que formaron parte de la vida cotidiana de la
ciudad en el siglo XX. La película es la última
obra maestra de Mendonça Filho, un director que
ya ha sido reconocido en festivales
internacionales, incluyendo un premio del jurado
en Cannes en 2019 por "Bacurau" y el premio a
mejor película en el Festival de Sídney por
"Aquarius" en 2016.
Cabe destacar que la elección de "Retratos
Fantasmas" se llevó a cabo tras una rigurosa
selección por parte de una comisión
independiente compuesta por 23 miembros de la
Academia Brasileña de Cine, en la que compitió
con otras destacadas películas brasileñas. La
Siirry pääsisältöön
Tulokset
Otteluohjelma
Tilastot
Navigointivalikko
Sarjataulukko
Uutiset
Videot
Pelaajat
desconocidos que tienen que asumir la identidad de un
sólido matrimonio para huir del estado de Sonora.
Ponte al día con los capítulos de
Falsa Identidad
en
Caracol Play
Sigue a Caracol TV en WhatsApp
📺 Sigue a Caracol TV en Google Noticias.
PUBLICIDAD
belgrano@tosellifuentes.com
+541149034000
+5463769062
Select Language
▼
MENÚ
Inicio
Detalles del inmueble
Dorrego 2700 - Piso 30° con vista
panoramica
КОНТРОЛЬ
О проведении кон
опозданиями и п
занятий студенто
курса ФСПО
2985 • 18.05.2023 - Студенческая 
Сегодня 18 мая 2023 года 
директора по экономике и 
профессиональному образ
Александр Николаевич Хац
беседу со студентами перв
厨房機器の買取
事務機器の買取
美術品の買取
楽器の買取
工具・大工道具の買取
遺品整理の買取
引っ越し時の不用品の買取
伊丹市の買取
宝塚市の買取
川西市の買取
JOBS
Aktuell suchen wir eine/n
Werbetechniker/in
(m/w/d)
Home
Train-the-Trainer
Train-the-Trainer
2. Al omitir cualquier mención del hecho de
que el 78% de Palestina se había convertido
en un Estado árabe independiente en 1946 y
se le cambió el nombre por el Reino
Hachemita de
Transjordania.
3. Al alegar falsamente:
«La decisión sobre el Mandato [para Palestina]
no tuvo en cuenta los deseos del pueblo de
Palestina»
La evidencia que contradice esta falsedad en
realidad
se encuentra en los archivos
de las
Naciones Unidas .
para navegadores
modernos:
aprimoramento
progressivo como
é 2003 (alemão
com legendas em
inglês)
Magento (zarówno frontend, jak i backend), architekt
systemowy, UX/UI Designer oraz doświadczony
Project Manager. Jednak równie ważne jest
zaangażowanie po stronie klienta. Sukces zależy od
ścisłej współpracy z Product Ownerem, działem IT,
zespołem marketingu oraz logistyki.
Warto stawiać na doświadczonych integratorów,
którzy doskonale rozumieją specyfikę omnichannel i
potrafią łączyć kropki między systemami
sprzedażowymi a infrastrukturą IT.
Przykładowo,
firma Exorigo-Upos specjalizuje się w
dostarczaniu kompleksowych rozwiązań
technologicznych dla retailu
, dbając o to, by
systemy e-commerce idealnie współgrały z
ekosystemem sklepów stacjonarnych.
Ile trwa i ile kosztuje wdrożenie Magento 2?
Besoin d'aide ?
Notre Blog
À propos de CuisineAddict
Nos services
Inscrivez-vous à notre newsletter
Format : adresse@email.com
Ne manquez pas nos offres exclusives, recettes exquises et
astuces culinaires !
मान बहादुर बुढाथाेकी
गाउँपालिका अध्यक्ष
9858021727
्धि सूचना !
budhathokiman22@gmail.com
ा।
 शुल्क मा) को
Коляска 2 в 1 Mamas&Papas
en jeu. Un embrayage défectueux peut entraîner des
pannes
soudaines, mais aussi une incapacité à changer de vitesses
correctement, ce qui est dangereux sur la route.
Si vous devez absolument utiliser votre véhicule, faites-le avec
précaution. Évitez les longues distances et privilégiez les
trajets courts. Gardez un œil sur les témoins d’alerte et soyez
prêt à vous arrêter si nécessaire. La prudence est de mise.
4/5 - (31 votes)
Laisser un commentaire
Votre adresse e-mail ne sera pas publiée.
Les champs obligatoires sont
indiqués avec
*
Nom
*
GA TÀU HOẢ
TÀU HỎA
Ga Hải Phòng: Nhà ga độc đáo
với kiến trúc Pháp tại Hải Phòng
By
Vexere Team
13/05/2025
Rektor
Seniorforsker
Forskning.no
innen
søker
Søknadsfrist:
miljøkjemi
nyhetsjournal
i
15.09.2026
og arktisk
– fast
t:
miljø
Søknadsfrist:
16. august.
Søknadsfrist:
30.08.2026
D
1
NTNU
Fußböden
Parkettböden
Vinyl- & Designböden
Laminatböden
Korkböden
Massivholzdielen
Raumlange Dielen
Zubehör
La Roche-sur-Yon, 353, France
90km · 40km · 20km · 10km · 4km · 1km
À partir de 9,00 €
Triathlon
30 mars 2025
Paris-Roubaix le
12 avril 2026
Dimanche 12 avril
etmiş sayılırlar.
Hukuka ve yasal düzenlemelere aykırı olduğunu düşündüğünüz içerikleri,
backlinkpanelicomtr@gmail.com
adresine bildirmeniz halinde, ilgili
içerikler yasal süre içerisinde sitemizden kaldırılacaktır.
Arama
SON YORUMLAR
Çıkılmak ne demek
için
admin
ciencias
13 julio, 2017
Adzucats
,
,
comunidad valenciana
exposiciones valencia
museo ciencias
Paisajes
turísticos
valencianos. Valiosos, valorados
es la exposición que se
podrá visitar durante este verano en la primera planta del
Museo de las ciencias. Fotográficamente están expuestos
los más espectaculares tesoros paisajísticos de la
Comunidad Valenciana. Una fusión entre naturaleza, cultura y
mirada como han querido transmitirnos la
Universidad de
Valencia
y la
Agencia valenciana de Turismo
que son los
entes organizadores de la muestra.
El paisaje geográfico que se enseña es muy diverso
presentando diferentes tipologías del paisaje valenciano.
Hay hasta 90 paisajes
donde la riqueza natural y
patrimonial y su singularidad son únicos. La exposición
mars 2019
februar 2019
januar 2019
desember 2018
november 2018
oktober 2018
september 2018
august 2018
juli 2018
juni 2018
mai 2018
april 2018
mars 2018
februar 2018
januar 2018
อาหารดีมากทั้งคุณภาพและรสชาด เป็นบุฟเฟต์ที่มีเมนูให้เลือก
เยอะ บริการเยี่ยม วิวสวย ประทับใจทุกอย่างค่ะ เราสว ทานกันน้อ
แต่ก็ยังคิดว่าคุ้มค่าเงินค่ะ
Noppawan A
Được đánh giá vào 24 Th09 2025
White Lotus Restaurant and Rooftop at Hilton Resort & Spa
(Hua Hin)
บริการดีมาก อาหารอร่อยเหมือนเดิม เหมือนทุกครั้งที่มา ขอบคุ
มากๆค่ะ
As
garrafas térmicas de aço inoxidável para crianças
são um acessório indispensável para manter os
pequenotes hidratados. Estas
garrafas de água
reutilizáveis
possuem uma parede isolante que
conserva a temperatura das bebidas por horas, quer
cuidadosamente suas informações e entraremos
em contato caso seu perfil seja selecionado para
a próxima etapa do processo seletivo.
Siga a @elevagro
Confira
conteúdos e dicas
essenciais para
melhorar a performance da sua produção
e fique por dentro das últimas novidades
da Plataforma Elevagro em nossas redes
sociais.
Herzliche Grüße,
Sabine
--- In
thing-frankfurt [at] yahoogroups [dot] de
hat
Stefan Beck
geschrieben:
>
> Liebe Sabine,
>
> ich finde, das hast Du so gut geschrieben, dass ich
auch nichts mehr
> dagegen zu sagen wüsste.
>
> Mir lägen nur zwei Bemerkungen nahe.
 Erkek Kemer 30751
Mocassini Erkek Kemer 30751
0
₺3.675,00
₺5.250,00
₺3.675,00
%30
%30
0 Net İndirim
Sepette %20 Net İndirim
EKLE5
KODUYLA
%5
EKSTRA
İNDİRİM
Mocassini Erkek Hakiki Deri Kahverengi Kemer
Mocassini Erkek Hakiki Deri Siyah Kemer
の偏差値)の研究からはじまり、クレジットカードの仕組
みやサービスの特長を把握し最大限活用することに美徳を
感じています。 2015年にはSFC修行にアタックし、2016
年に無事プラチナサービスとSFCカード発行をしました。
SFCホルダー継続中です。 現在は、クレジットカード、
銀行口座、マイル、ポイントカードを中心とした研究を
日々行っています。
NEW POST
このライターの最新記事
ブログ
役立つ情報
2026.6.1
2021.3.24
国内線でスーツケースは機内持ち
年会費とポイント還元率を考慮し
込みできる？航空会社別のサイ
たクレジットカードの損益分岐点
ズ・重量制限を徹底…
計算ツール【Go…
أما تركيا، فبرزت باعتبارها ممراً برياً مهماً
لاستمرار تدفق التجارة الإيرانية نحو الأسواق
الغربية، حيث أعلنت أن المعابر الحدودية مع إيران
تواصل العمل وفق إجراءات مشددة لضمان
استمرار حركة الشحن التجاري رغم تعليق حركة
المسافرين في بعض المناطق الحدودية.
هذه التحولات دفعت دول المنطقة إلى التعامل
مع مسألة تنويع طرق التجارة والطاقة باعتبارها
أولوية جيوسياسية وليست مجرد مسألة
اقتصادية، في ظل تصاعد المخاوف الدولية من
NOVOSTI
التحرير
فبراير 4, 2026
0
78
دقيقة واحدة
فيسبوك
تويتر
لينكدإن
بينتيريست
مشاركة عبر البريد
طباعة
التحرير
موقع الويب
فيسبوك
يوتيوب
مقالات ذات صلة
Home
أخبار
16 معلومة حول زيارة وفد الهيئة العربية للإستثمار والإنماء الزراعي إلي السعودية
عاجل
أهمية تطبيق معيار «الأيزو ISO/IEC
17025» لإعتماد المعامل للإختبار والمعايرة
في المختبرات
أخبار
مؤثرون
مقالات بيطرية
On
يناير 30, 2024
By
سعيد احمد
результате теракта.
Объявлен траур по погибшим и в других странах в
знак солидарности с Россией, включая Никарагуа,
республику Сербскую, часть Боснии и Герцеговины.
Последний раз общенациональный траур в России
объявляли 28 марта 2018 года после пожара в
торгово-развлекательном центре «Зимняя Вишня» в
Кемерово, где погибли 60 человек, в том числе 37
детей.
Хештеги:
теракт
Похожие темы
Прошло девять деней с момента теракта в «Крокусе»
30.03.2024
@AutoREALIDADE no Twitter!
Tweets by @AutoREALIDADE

▶ **Exercise requirements**
Every line of the entries that includes "теракта" must be copied into the answer.

▶ **Solution**
результате теракта.
Прошло девять деней с момента теракта в «Крокусе»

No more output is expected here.